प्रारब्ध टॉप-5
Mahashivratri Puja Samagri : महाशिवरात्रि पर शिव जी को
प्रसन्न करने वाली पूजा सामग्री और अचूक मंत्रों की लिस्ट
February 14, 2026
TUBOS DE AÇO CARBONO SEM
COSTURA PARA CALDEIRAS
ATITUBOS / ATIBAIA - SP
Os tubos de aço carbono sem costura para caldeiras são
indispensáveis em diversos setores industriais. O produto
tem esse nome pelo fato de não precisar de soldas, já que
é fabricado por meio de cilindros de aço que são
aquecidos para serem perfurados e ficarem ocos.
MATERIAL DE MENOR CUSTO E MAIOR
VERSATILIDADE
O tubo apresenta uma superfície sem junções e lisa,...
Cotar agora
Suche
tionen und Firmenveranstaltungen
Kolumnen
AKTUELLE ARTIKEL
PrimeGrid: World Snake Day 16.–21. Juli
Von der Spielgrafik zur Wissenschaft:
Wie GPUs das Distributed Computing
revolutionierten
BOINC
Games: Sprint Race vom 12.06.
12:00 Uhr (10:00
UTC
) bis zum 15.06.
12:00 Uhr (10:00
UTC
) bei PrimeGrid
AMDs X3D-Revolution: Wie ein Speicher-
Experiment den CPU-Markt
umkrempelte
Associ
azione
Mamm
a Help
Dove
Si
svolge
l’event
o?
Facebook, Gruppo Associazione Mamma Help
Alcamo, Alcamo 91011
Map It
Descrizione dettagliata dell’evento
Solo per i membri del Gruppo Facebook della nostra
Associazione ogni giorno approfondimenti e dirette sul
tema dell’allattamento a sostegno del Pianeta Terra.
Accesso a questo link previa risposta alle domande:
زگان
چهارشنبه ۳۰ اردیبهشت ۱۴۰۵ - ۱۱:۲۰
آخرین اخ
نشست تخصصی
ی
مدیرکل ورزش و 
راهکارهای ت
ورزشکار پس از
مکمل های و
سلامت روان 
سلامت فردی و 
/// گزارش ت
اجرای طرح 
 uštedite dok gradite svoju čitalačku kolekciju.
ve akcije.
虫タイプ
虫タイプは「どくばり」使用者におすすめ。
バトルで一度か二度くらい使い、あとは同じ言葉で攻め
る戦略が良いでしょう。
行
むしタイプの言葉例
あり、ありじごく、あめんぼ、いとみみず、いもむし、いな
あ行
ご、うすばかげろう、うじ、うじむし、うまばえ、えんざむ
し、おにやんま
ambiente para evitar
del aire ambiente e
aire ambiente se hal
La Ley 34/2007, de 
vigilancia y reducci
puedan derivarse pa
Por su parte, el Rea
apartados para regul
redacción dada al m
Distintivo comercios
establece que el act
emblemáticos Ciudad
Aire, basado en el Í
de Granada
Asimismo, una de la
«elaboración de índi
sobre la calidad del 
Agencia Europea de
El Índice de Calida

__ABOUT THIS TASK__. Which lines should be output? Exactly those from the first line of the data through the line containing "Descrizione dettagliata dell’evento", inclusive.

__OUTPUT OF THE TASK__.
प्रारब्ध टॉप-5
Mahashivratri Puja Samagri : महाशिवरात्रि पर शिव जी को
प्रसन्न करने वाली पूजा सामग्री और अचूक मंत्रों की लिस्ट
February 14, 2026
TUBOS DE AÇO CARBONO SEM
COSTURA PARA CALDEIRAS
ATITUBOS / ATIBAIA - SP
Os tubos de aço carbono sem costura para caldeiras são
indispensáveis em diversos setores industriais. O produto
tem esse nome pelo fato de não precisar de soldas, já que
é fabricado por meio de cilindros de aço que são
aquecidos para serem perfurados e ficarem ocos.
MATERIAL DE MENOR CUSTO E MAIOR
VERSATILIDADE
O tubo apresenta uma superfície sem junções e lisa,...
Cotar agora
Suche
tionen und Firmenveranstaltungen
Kolumnen
AKTUELLE ARTIKEL
PrimeGrid: World Snake Day 16.–21. Juli
Von der Spielgrafik zur Wissenschaft:
Wie GPUs das Distributed Computing
revolutionierten
BOINC
Games: Sprint Race vom 12.06.
12:00 Uhr (10:00
UTC
) bis zum 15.06.
12:00 Uhr (10:00
UTC
) bei PrimeGrid
AMDs X3D-Revolution: Wie ein Speicher-
Experiment den CPU-Markt
umkrempelte
Associ
azione
Mamm
a Help
Dove
Si
svolge
l’event
o?
Facebook, Gruppo Associazione Mamma Help
Alcamo, Alcamo 91011
Map It
Descrizione dettagliata dell’evento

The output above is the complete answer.